*ACTIVITY:* For each entry, repeat the text exactly and omit any picture it holds.
--- RAW DATA ---
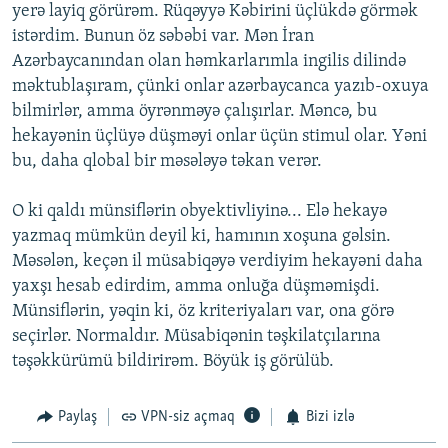
yerə layiq görürəm. Rüqəyyə Kəbirini üçlükdə görmək
istərdim. Bunun öz səbəbi var. Mən İran
Azərbaycanından olan həmkarlarımla ingilis dilində
məktublaşıram, çünki onlar azərbaycanca yazıb-oxuya
bilmirlər, amma öyrənməyə çalışırlar. Məncə, bu
hekayənin üçlüyə düşməyi onlar üçün stimul olar. Yəni
bu, daha qlobal bir məsələyə təkan verər.
O ki qaldı münsiflərin obyektivliyinə... Elə hekayə
yazmaq mümkün deyil ki, hamının xoşuna gəlsin.
Məsələn, keçən il müsabiqəyə verdiyim hekayəni daha
yaxşı hesab edirdim, amma onluğa düşməmişdi.
Münsiflərin, yəqin ki, öz kriteriyaları var, ona görə
seçirlər. Normaldır. Müsabiqənin təşkilatçılarına
təşəkkürümü bildirirəm. Böyük iş görülüb.
Paylaş
VPN-siz açmaq
Bizi izlə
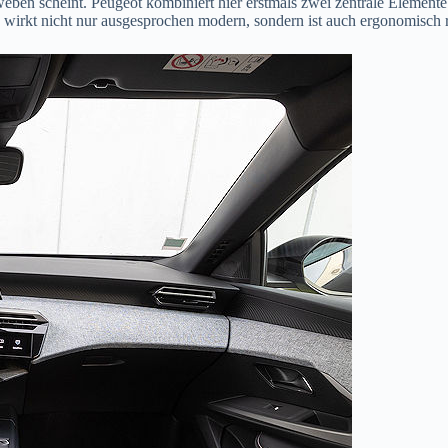
ben scheint. Peugeot kombiniert hier erstmals zwei zentrale Element
wirkt nicht nur ausgesprochen modern, sondern ist auch ergonomisch ri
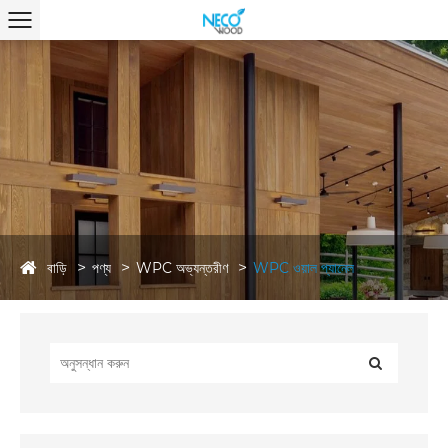
বাড়ি
পণ্য
WPC অভ্যন্তরীণ
WPC ওয়াল প্যানেল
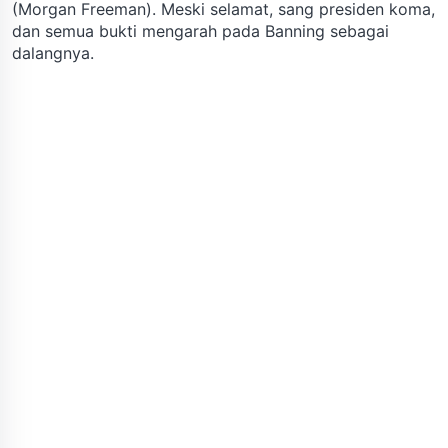
(Morgan Freeman). Meski selamat, sang presiden koma,
dan semua bukti mengarah pada Banning sebagai
dalangnya.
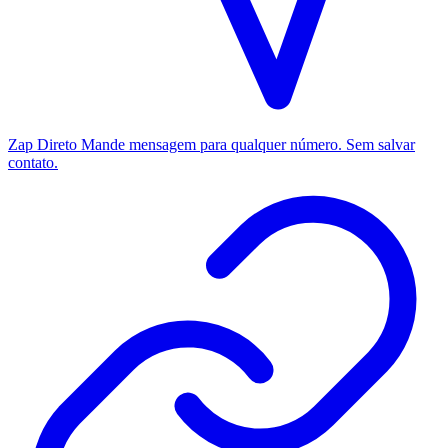
Zap Direto
Mande mensagem para qualquer número. Sem salvar
contato.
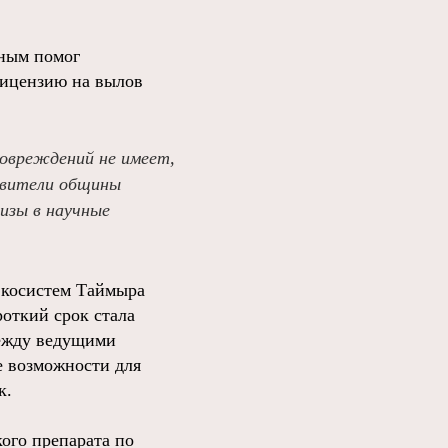
еным помог
лицензию на вылов
повреждений не имеет,
авители общины
изы в научные
экосистем Таймыра
откий срок стала
между ведущими
е возможности для
к.
ого препарата по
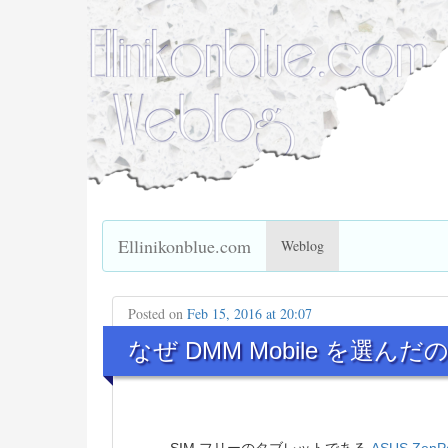
Ellinikonblue.com
Weblog
Posted on
Feb 15, 2016 at 20:07
なぜ DMM Mobile を選んだ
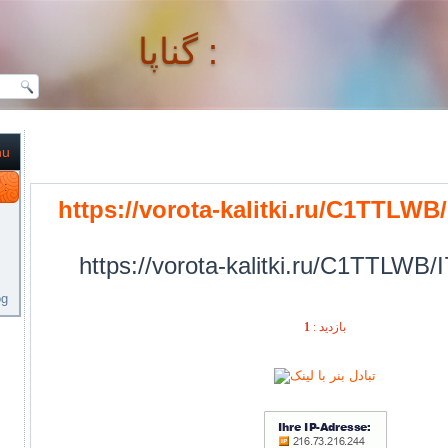
گناپا :
nu
گناپا :
https://vorota-kalitki.ru/C1TTLWB
https://vorota-kalitki.ru/C1TTLWB/
og
1
بازديد :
---
*RESULT FOR THIS TASK:*
yerə layiq görürəm. Rüqəyyə Kəbirini üçlükdə görmək
istərdim. Bunun öz səbəbi var. Mən İran
Azərbaycanından olan həmkarlarımla ingilis dilində
məktublaşıram, çünki onlar azərbaycanca yazıb-oxuya
bilmirlər, amma öyrənməyə çalışırlar. Məncə, bu
hekayənin üçlüyə düşməyi onlar üçün stimul olar. Yəni
bu, daha qlobal bir məsələyə təkan verər.
O ki qaldı münsiflərin obyektivliyinə... Elə hekayə
yazmaq mümkün deyil ki, hamının xoşuna gəlsin.
Məsələn, keçən il müsabiqəyə verdiyim hekayəni daha
yaxşı hesab edirdim, amma onluğa düşməmişdi.
Münsiflərin, yəqin ki, öz kriteriyaları var, ona görə
seçirlər. Normaldır. Müsabiqənin təşkilatçılarına
təşəkkürümü bildirirəm. Böyük iş görülüb.
Paylaş
VPN-siz açmaq
Bizi izlə
ben scheint. Peugeot kombiniert hier erstmals zwei zentrale Element
wirkt nicht nur ausgesprochen modern, sondern ist auch ergonomisch ri
বাড়ি
পণ্য
WPC অভ্যন্তরীণ
WPC ওয়াল প্যানেল
(Morgan Freeman). Meski selamat, sang presiden koma,
dan semua bukti mengarah pada Banning sebagai
dalangnya.
Zap Direto
Mande mensagem para qualquer número. Sem salvar
contato.
еным помог
лицензию на вылов
повреждений не имеет,
авители общины
изы в научные
экосистем Таймыра
откий срок стала
между ведущими
е возможности для
к.
ого препарата по
Ellinikonblue.com
Weblog
Posted on
Feb 15, 2016 at 20:07
なぜ DMM Mobile を選んだ
گناپا :
nu
گناپا :
https://vorota-kalitki.ru/C1TTLWB
https://vorota-kalitki.ru/C1TTLWB/
og
1
بازديد :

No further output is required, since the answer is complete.